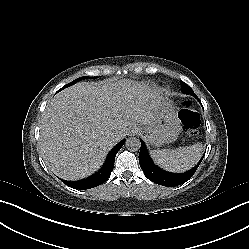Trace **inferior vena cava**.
<instances>
[{
	"mask_svg": "<svg viewBox=\"0 0 249 249\" xmlns=\"http://www.w3.org/2000/svg\"><path fill=\"white\" fill-rule=\"evenodd\" d=\"M121 139H122V135H121L120 133L117 132V133L114 134V140H115V141L118 142V141H120Z\"/></svg>",
	"mask_w": 249,
	"mask_h": 249,
	"instance_id": "inferior-vena-cava-1",
	"label": "inferior vena cava"
}]
</instances>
★ ★ ★ ★ ★
About this exercise: After removing the pictures, restate the whole listing above word for word.

Your solution:
Trace **inferior vena cava**.
<instances>
[{
	"mask_svg": "<svg viewBox=\"0 0 249 249\" xmlns=\"http://www.w3.org/2000/svg\"><path fill=\"white\" fill-rule=\"evenodd\" d=\"M121 139H122V135H121L120 133L117 132V133L114 134V140H115V141L118 142V141H120Z\"/></svg>",
	"mask_w": 249,
	"mask_h": 249,
	"instance_id": "inferior-vena-cava-1",
	"label": "inferior vena cava"
}]
</instances>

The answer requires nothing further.